As of 2022, Newell is professor emeritus at the University of Utah and President Emeritus of Deep Springs College.

== Personal life ==
Newell was married to author and artist Linda King Newell for more than fifty years, until her death in 2023. Their four children, Christine Louise, Jennifer Ellen, Eric Jackson, and Heather Ann, are all educators and public servants. Newell and his wife edited the independent scholarly journal entitled, Dialogue: A Journal of Mormon Thought and during the 1980s they published the work of D. Michael Quinn and championing independent scholarship and freedom of conscience within that religious culture.

Newell chronicled his withdrawal from the Church of Jesus Christ of Latter-day Saints in an autobiographical essay published in 2006. A second autobiographical essay in his "En Route" series, about his evolving philosophy of education, was published in Contemporary Philosophical Proposals for the University in 2018.
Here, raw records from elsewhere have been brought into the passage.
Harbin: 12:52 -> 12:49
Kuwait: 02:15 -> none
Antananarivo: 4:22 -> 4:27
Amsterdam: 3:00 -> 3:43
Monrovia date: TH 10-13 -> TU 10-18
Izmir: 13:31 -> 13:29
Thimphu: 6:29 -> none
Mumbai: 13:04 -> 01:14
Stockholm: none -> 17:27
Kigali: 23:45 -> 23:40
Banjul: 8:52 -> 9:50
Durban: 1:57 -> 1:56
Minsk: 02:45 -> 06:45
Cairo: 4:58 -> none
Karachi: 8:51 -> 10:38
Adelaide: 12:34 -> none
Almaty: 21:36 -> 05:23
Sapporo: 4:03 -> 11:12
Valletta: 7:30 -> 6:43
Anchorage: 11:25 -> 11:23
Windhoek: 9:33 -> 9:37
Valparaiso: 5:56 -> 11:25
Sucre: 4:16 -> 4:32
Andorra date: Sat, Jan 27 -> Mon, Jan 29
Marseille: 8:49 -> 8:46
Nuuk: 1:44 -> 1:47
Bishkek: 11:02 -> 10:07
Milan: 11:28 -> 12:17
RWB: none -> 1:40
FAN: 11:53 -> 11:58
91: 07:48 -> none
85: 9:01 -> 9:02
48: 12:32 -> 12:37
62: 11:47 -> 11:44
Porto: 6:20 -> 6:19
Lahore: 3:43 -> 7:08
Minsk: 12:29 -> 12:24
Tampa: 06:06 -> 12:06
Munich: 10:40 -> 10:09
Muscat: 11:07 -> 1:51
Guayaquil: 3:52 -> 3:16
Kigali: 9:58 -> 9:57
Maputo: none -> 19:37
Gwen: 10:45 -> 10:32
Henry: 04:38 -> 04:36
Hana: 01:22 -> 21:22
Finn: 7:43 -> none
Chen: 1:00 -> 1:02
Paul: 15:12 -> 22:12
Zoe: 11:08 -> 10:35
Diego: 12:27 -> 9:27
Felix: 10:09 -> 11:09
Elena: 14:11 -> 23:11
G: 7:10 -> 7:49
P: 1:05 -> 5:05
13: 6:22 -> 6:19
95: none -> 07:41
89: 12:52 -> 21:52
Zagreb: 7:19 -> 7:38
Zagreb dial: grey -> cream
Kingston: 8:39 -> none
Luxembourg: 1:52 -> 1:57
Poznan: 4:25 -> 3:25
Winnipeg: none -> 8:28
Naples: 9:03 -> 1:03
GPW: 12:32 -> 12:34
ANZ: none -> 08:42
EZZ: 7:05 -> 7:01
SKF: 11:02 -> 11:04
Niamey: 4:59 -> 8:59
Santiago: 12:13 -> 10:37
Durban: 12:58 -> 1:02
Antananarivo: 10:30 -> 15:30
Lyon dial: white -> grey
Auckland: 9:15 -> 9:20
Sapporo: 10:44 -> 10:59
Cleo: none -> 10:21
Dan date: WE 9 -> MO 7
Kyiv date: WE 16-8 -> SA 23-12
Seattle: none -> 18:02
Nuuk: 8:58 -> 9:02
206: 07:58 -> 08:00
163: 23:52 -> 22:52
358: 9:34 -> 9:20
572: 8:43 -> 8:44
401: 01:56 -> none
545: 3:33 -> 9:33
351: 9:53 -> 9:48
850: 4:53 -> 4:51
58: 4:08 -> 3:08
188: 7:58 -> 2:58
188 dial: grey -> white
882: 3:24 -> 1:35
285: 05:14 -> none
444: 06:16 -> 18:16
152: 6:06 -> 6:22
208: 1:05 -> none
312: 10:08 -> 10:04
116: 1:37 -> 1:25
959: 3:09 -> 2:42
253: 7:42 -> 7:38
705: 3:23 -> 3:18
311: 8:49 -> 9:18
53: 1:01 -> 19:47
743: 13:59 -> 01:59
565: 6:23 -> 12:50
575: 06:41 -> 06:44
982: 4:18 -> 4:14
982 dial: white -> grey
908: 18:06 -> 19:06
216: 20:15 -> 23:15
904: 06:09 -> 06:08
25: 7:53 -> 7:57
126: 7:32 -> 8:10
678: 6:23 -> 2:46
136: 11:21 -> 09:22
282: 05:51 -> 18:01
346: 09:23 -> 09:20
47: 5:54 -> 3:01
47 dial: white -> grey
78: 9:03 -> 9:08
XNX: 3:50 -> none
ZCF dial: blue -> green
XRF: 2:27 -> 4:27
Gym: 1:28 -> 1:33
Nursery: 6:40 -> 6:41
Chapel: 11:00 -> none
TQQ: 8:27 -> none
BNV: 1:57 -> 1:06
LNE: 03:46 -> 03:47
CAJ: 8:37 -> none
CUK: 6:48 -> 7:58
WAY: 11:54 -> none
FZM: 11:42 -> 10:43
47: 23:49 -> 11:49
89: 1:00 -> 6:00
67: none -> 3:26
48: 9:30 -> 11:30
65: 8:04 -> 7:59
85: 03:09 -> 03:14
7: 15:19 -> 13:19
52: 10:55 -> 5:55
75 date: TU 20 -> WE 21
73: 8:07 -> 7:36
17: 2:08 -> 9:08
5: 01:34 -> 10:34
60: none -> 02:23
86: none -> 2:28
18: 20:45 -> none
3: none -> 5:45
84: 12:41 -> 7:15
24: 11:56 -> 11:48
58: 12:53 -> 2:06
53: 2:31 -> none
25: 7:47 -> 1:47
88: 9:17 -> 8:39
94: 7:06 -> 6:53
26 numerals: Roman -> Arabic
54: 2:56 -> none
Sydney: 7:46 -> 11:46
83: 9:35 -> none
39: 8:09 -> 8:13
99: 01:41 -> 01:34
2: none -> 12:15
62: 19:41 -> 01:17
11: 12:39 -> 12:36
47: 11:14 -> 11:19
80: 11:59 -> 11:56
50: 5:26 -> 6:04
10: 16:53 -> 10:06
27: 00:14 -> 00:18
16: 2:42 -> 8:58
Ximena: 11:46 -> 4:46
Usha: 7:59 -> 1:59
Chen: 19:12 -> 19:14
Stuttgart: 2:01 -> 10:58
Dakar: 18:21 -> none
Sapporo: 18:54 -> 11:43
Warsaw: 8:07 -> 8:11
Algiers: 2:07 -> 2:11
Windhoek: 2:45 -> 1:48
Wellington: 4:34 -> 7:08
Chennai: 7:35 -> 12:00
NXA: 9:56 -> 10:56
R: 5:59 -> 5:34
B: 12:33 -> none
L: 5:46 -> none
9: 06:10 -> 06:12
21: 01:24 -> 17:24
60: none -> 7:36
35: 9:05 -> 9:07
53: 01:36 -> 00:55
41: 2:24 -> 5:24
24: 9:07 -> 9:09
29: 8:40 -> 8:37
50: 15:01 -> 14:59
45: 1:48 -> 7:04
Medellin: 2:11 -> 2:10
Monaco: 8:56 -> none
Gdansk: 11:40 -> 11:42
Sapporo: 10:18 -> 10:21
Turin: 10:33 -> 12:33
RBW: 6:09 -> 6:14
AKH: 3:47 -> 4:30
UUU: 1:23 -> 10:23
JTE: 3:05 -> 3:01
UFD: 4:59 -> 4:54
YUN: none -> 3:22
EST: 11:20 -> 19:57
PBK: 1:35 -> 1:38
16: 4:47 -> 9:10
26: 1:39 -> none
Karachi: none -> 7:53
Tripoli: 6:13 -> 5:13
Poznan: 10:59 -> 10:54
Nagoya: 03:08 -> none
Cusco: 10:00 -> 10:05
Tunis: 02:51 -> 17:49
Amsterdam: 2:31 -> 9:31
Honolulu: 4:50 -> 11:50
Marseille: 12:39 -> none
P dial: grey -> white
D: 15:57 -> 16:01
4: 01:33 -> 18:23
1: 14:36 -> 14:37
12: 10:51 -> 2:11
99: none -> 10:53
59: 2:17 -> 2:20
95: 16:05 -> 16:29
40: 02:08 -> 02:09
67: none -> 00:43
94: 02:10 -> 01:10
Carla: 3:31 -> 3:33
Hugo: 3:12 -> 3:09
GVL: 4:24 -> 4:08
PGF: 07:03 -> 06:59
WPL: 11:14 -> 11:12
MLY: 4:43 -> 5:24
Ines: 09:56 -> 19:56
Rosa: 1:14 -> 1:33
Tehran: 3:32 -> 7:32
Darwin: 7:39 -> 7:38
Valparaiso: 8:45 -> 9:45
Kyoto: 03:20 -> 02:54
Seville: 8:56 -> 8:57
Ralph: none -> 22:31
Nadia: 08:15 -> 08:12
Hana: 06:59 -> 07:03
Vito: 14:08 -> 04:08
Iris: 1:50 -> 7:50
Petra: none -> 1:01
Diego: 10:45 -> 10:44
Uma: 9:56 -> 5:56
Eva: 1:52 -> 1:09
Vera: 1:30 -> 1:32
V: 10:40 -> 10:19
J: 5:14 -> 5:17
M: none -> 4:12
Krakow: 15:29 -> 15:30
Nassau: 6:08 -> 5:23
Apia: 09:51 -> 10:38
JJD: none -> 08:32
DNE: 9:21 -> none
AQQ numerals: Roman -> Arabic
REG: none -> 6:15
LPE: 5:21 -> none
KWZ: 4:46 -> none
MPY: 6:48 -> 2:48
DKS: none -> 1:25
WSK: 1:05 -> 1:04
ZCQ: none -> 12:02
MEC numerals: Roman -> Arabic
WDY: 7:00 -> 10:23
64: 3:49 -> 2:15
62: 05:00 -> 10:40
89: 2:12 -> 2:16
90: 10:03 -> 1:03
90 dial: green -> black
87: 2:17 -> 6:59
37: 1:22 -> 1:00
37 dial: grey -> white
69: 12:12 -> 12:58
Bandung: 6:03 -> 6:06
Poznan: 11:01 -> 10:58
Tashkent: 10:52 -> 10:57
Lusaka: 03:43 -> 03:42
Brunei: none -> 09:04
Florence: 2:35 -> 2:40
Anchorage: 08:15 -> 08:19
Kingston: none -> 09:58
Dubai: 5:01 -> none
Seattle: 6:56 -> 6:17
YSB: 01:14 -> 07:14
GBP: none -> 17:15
== Awards, recognition, and public service ==
Granted the special rank of university professor, Newell was also Utah's first CASE Professor of the Year. His teaching honors include designation as a Presidential Teaching Scholar and the Hatch Prize for Excellence in Teaching. The Association for General and Liberal Studies granted him the Joseph Katz Award for distinguished contributions to general and liberal studies, and the Association of the Study of Higher Education has recognized him with its Distinguished Service Award. In 2009 he became the ninth recipient of the Deep Springs Medal for a life of leadership and service consistent with the ideals of the college. He has served as a trustee (and board chair) of Deep Springs College, and as a board member for the Utah Humanities Council, the Bennion Center for Community Service, the Virgin River Land Preservation Society, and other nonprofits. He also served as a trustee of Westminster College (Utah) and is a senior advisor for Outer Coast College (AK), Thoreau College (WI), and Flagstaff College (AZ). In 2020, the University of Utah Honors College launched the annual L. Jackson Newell Lecture in the Liberal Arts and Sciences.